Grasping the rope, I jumped onto the seat and pushed my feet against the bank, launching myself over the water, hoping like mad I wouldn’t lose my shoes or fall into the river below. I breathed deep breaths and let go of the weight of the ICU and ventilated patients, of the stories that still lingered in my head. I simply swayed, back and forth across the water and laughed; pure joy.

Joy; sometimes you just have to deliberately choose it, and when you do, it feeds your soul.

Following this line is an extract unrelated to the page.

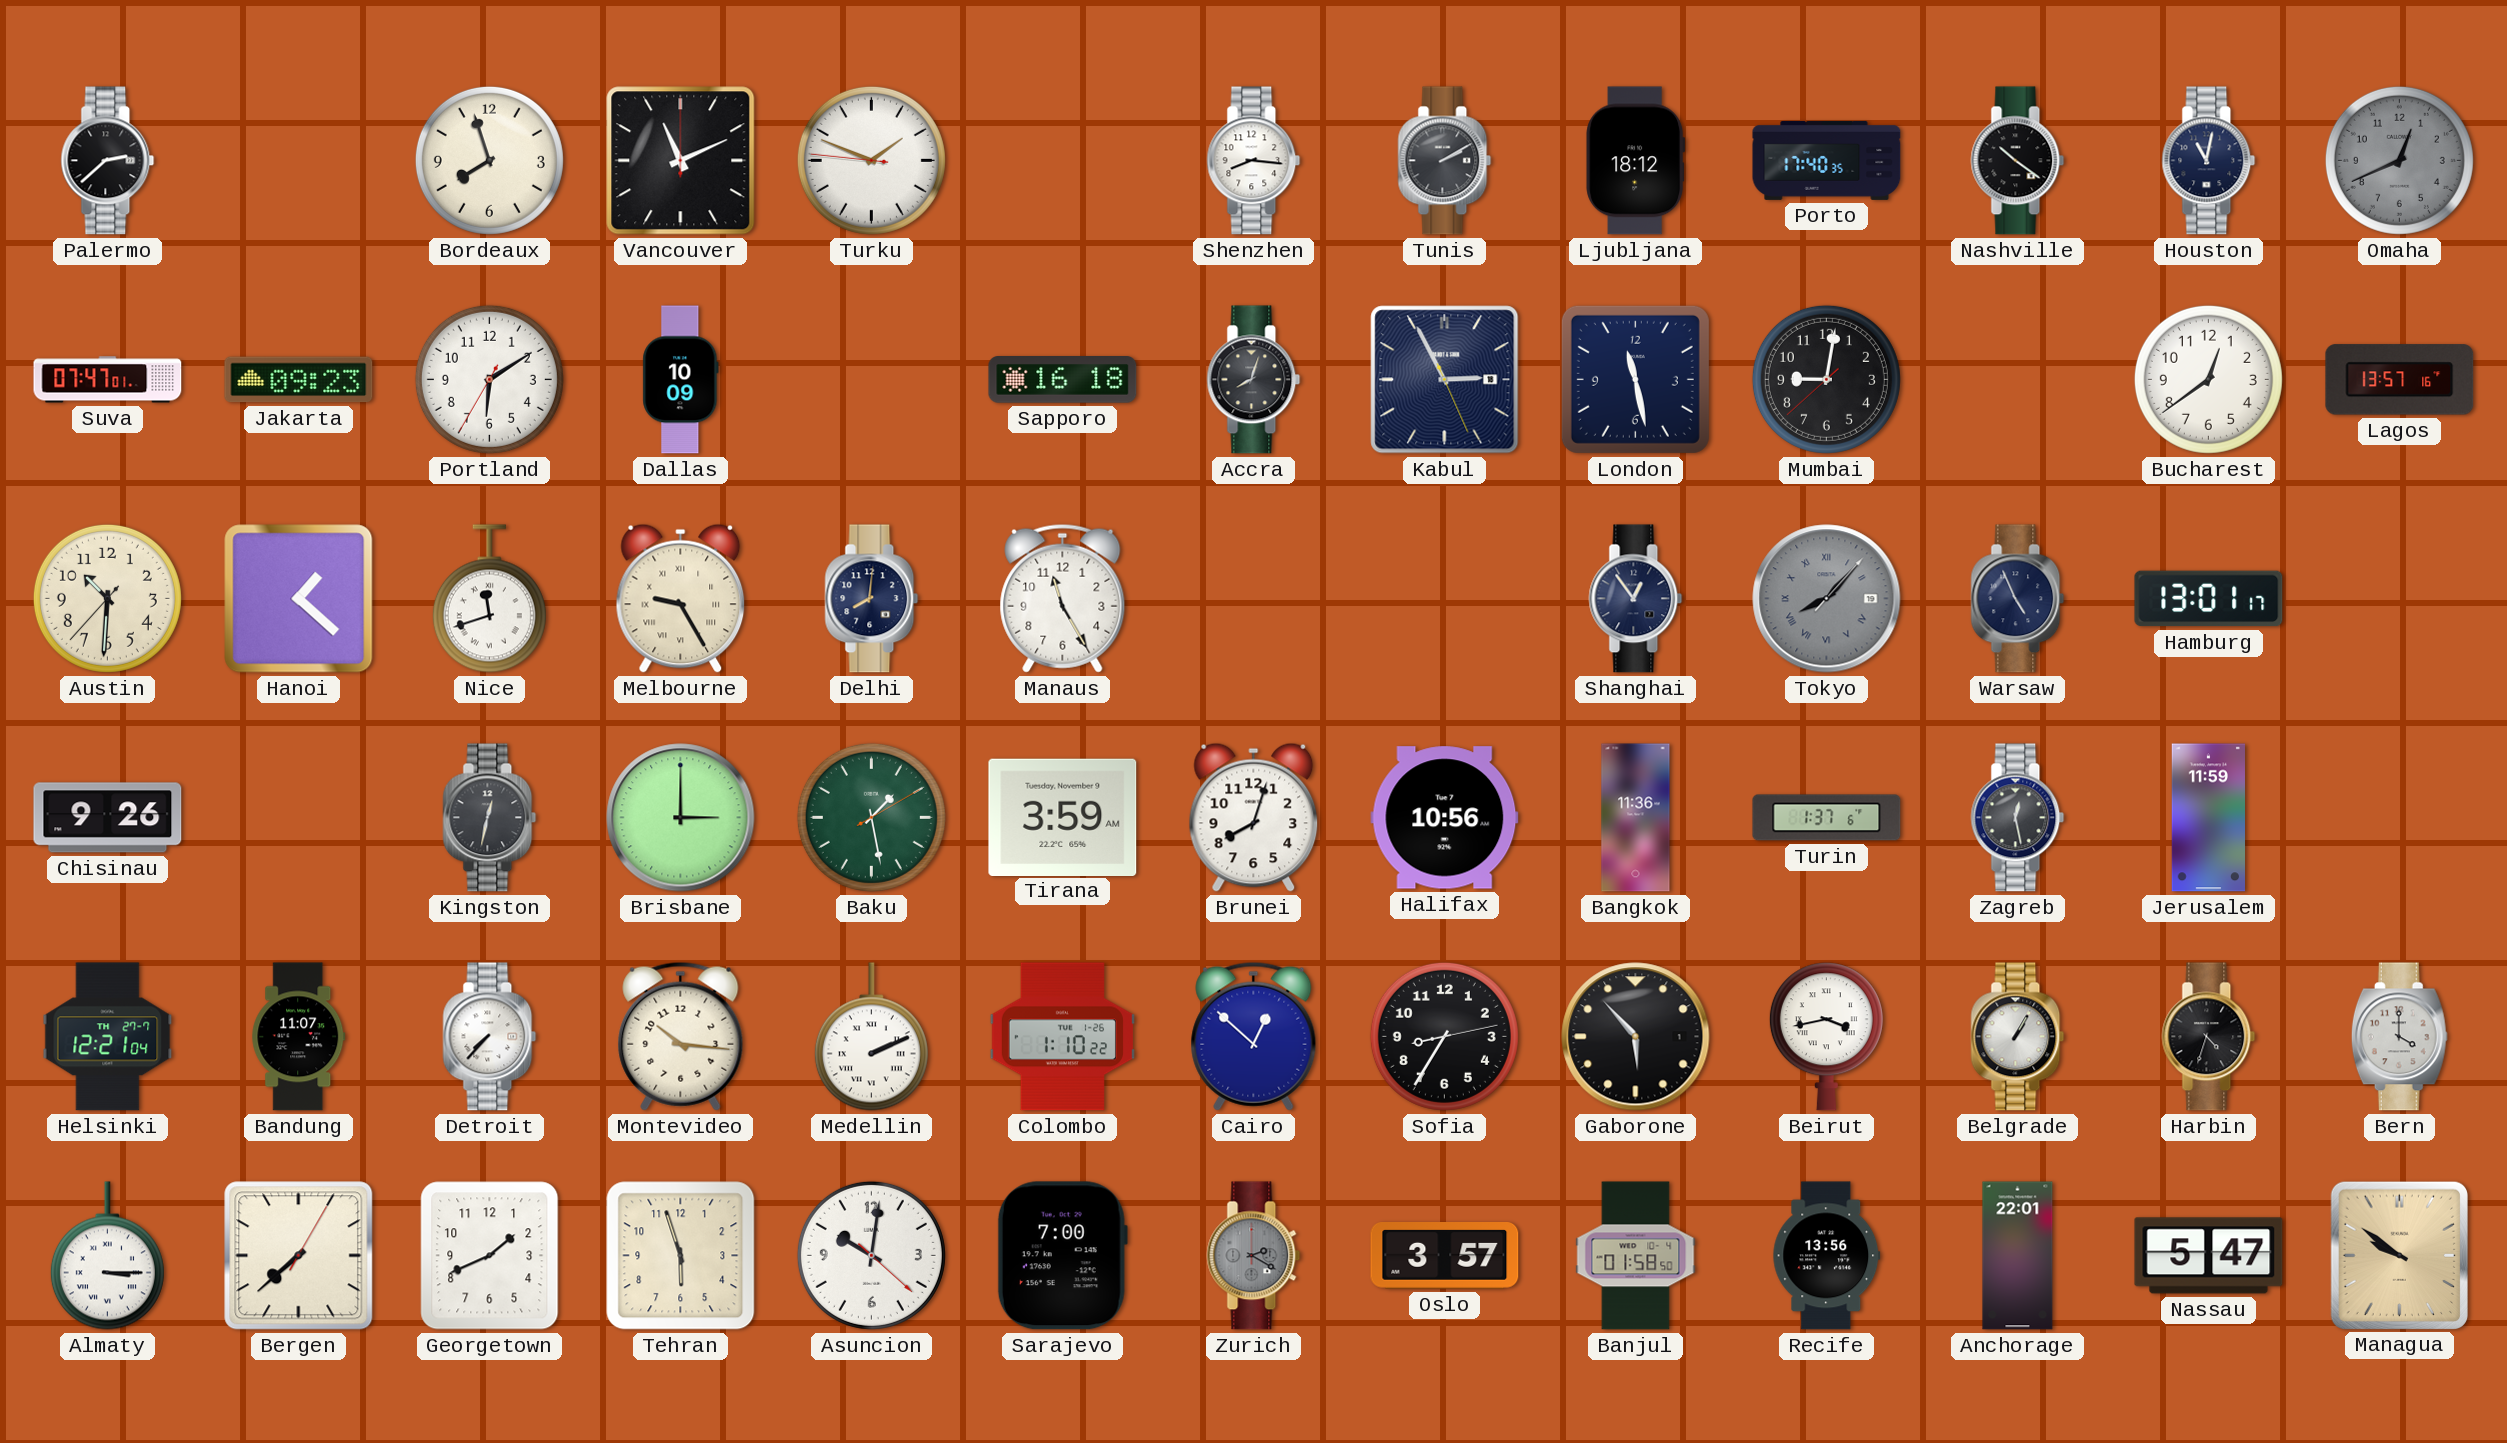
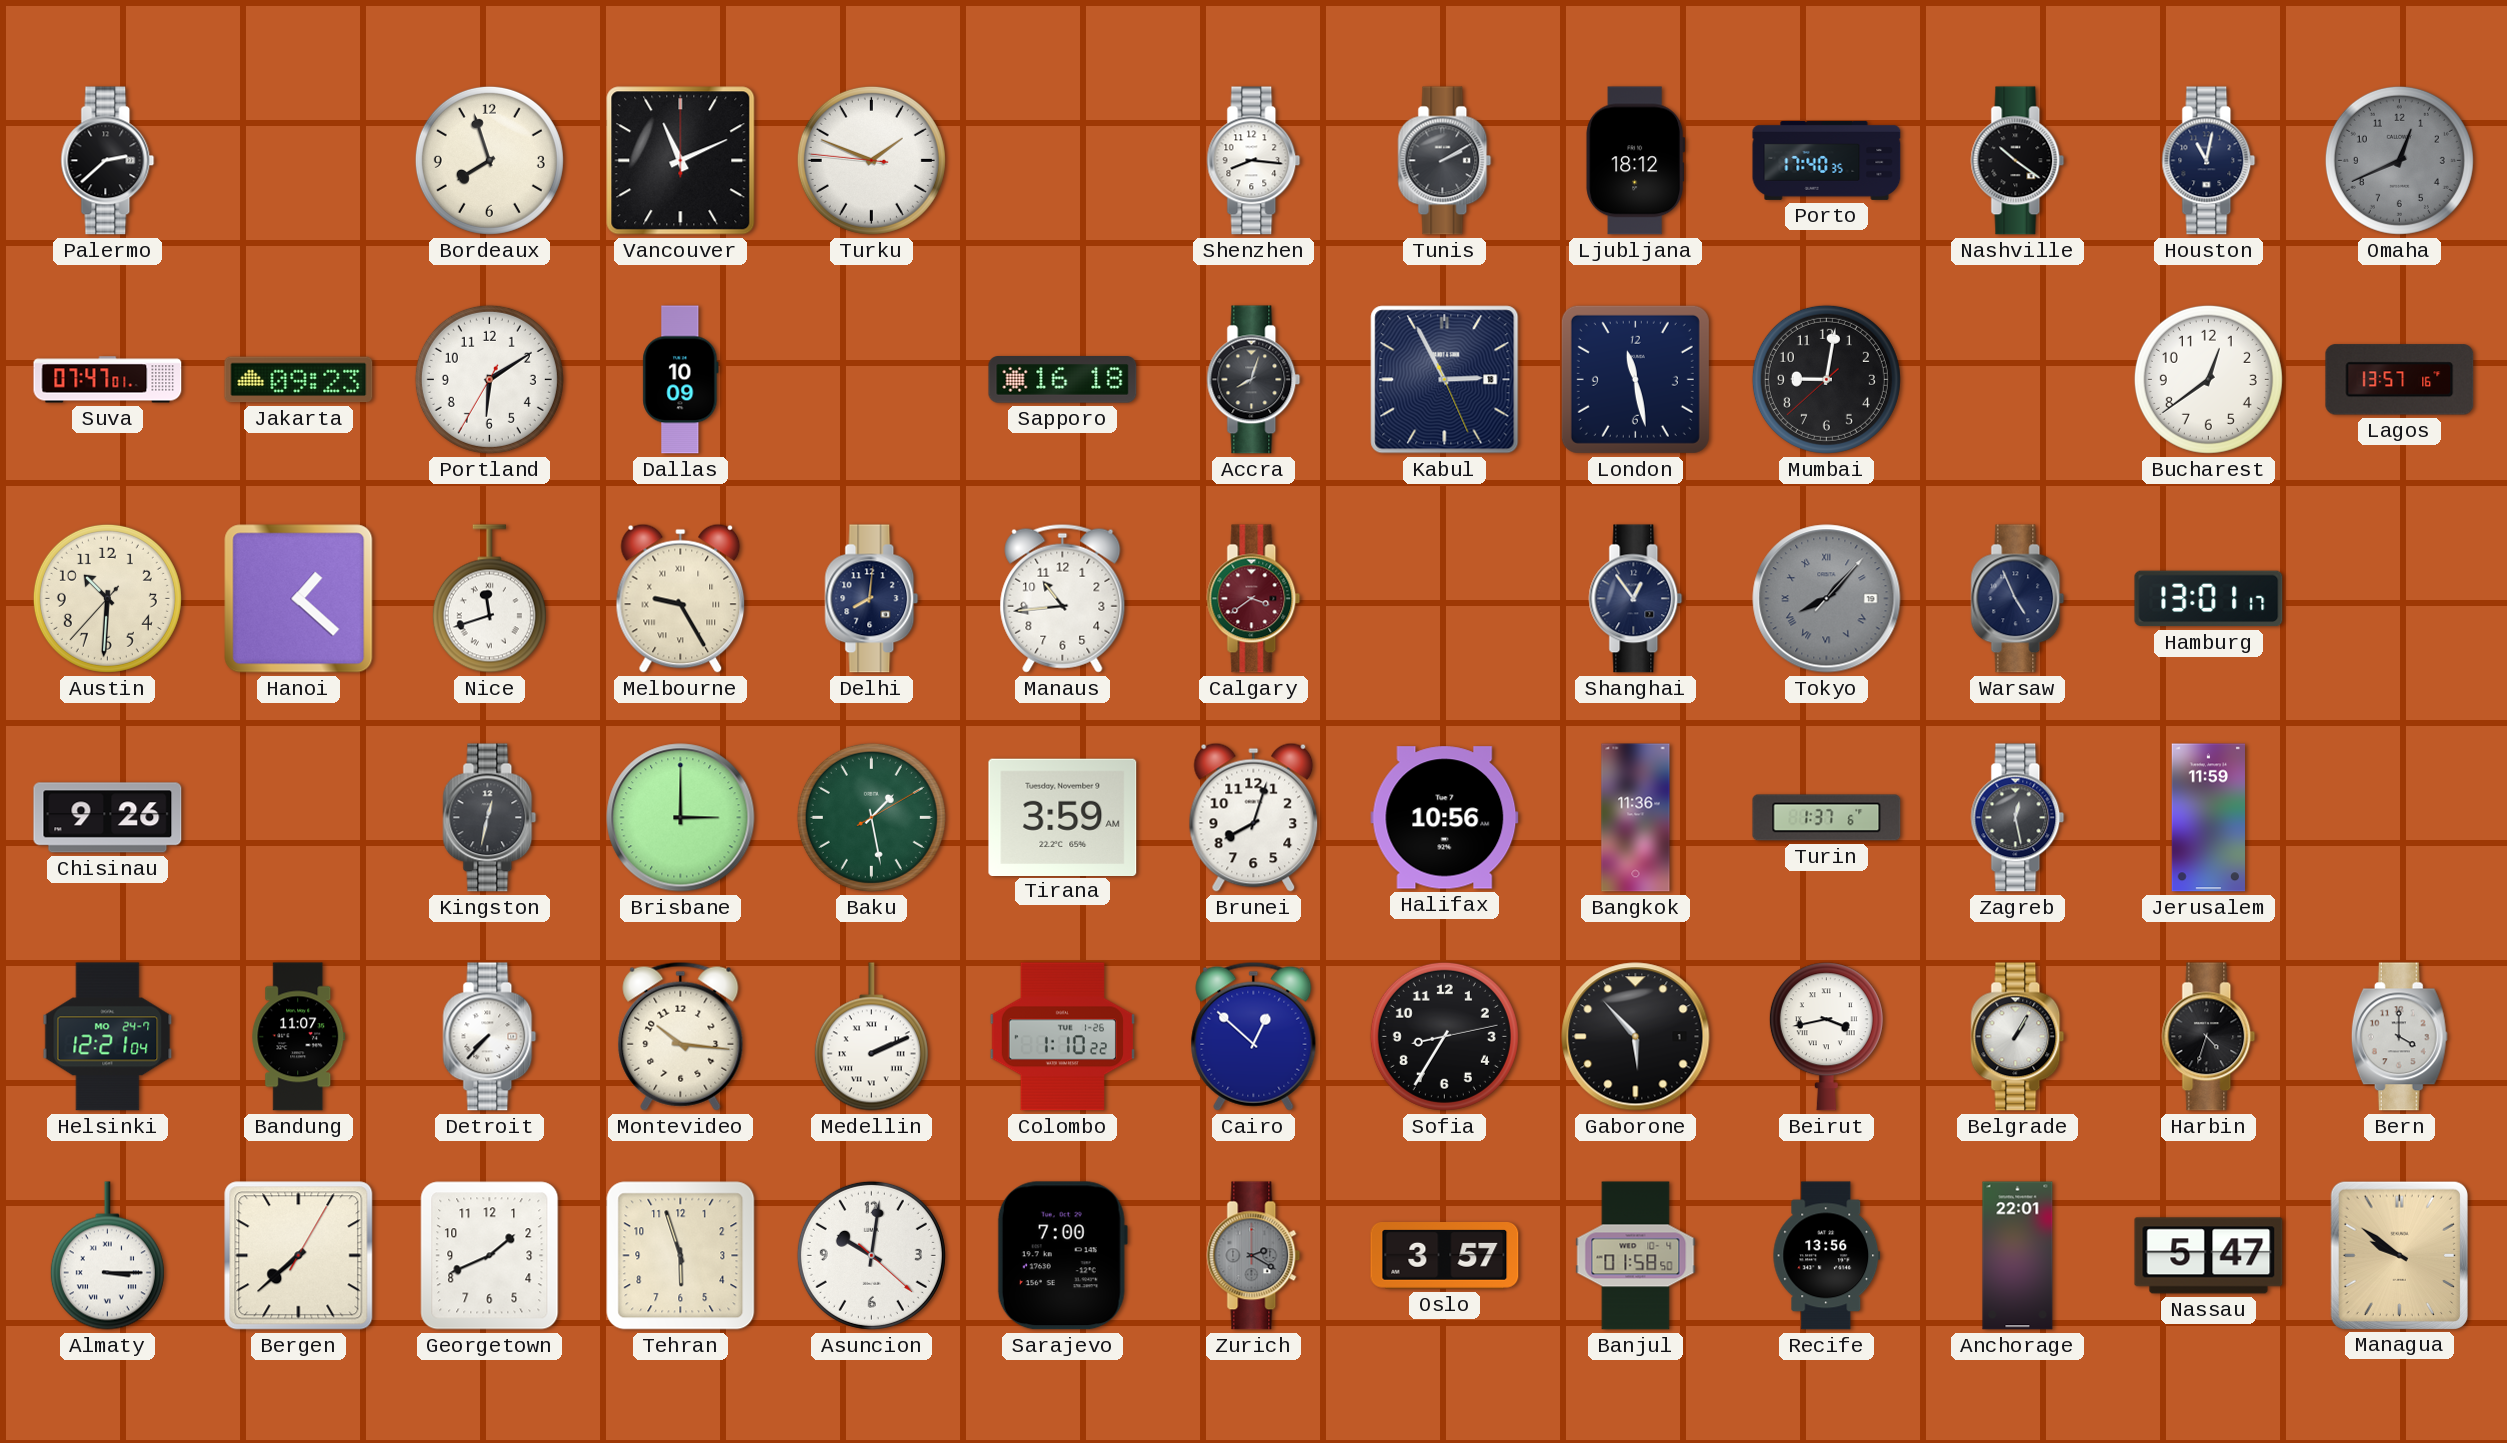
Manaus: 11:25 -> 10:44
Calgary: none -> 3:39
Helsinki date: TH 27-7 -> MO 24-7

As I got off the swing, making sure I didn’t topple forward off the bank into the water, I saw a man standing behind me. I felt embarrassed that my moment of grasped joy had been witnessed.

“Crazy, I guess, for an almost sixty-year-old to be playing on a rope swing,” I said, laughing.

“No, not crazy at all. Amazing actually. But I was just wondering how bad, and freezing, that water was going to feel if I had to jump in after you to rescue you,” he confessed.

We both burst out laughing.

“You were going to rescue me?”

“Absolutely,” he said, behind his mask, eyes smiling.

So, thank you to the masked man who stood and watched as I chose to grasp joy today with complete abandon. Thank you for being prepared to rescue me, should my attempt have failed horribly. You waited as I laughed and swayed back and forth across the river, letting go of the weight of this pandemic and allowing joy to fill my soul.

Thank you, because once again, I can sit and hold a space for someone else tonight.